Dal libro del profeta Ezechièle
Ez 18,25-28
Così dice il Signore: «Voi dite: Non è retto il modo di agire del Signore. Ascolta dunque, casa d’Israele: Non è retta la mia condotta o piuttosto non è retta la vostra? Se il giusto si allontana dalla giustizia e commette il male e a causa di questo muore, egli muore appunto per il male che ha commesso. E se il malvagio si converte dalla sua malvagità che ha commesso e compie ciò che è retto e giusto, egli fa vivere se stesso. Ha riflettuto, si è allontanato da tutte le colpe commesse: egli certo vivrà e non morirà».
Dalla lettera di san Paolo apostolo ai Filippési
Fil 2, 1-5
Fratelli, se c’è qualche consolazione in Cristo, se c’è qualche conforto, frutto della carità, se c’è qualche comunione di spirito, se ci sono sentimenti di amore e di compassione, rendete piena la mia gioia con un medesimo sentire e con la stessa carità, rimanendo unanimi e concordi. Non fate nulla per rivalità o vanagloria, ma ciascuno di voi, con tutta umiltà, consideri gli altri superiori a se stesso. Ciascuno non cerchi l’interesse proprio, ma anche quello degli altri. Abbiate in voi gli stessi sentimenti di Cristo Gesù.
Dal Vangelo secondo Matteo
Mt 21,28-32
In quel tempo, Gesù disse ai capi dei sacerdoti e agli anziani del popolo: «Che ve ne pare? Un uomo aveva due figli. Si rivolse al primo e disse: Figlio, oggi va’ a lavorare nella vigna. Ed egli rispose: Non ne ho voglia. Ma poi si pentì e vi andò. Si rivolse al secondo e disse lo stesso. Ed egli rispose: “Sì, signore”. Ma non vi andò. Chi dei due ha compiuto la volontà del padre?». Risposero: «Il primo». E Gesù disse loro: «In verità io vi dico: i pubblicani e le prostitute vi passano avanti nel regno di Dio. Giovanni infatti venne a voi sulla via della giustizia, e non gli avete creduto; i pubblicani e le prostitute invece gli hanno creduto. Voi, al contrario, avete visto queste cose, ma poi non vi siete nemmeno pentiti così da credergli».

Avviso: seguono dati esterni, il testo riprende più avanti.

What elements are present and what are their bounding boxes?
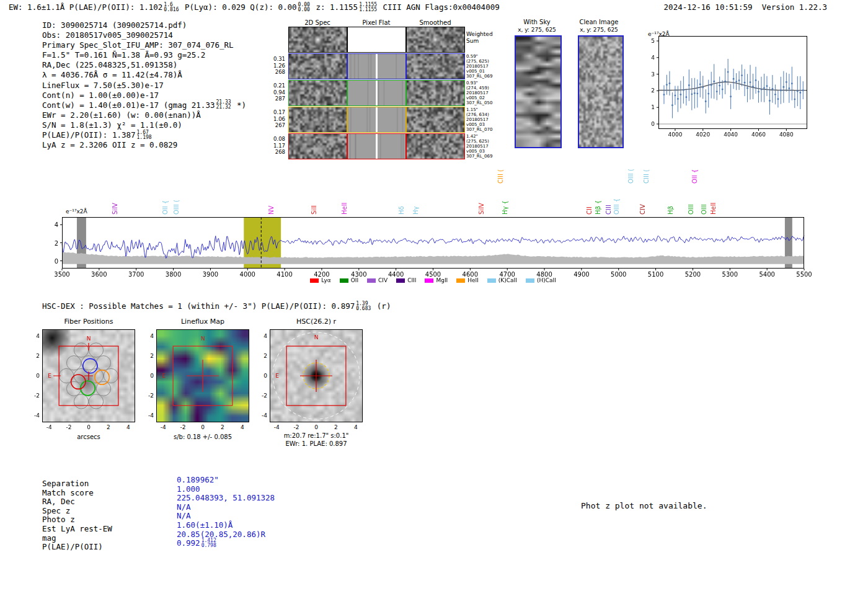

Ezechiele è stato il profeta dell’esilio, VI secolo a.C.; le sue riflessioni hanno lasciato una traccia profonda in tutta la Bibbia, ed anche nella spiritualità pagana. E’ stato una specie di crocevia attraverso il quale è passato tutto il pensiero religioso antico. Gerusalemme era stata distrutta dopo 19 mesi di assedio, durante i quali in città, devastata dalla peste e dalla fame, erano successe cose atroci, poi l’assalto delle truppe babilonesi di Nabucodonosor, che si erano abbandonate ad eccessi ed efferatezze spaventose. Dopo quanto era successo, diventava difficile credere ancora nella bontà dell’uomo, nella sua natura di figlio di Dio.
Ezechiele riflette. Il peccato, il male, è dentro l’uomo e contamina tutto ciò che l’uomo tocca. Siamo prigionieri della fragilità, delle passioni, e non sappiamo liberarcene. Perché la storia cambi, bisogna che Dio rifaccia il motore dell’uomo, gli faccia un cuore nuovo, l’uomo deve essere “ricreato”, “rigenerato”, deve avvenire una trasformazione profonda al suo interno. E quanto siano vere queste riflessioni lo sappiamo tutti: quanti nobili propositi vanno a sfracellarsi contro il primo ostacolo; dalla nostra vita privata alle istituzioni pubbliche, si parte bene e si finisce male, perché il male riesce a infilarsi ovunque.
La parola peccato è logora. Nella teologia cristiana essa significa: ciò che ti allontana in modo totale e definitivo da Dio. Ciò che sgretola il cuore dell’uomo. Eppure per sua natura l’uomo è fragile, siamo stati creati così: ma allora, quand’è che la nostra fragilità umana diventa peccato nel senso proprio del termine? Che cos’è che ci allontana definitivamente da Dio? Come si può conciliare l’amore di Dio con la fragilità? Come si fa ad amare Dio e continuare a sbagliare nella vita?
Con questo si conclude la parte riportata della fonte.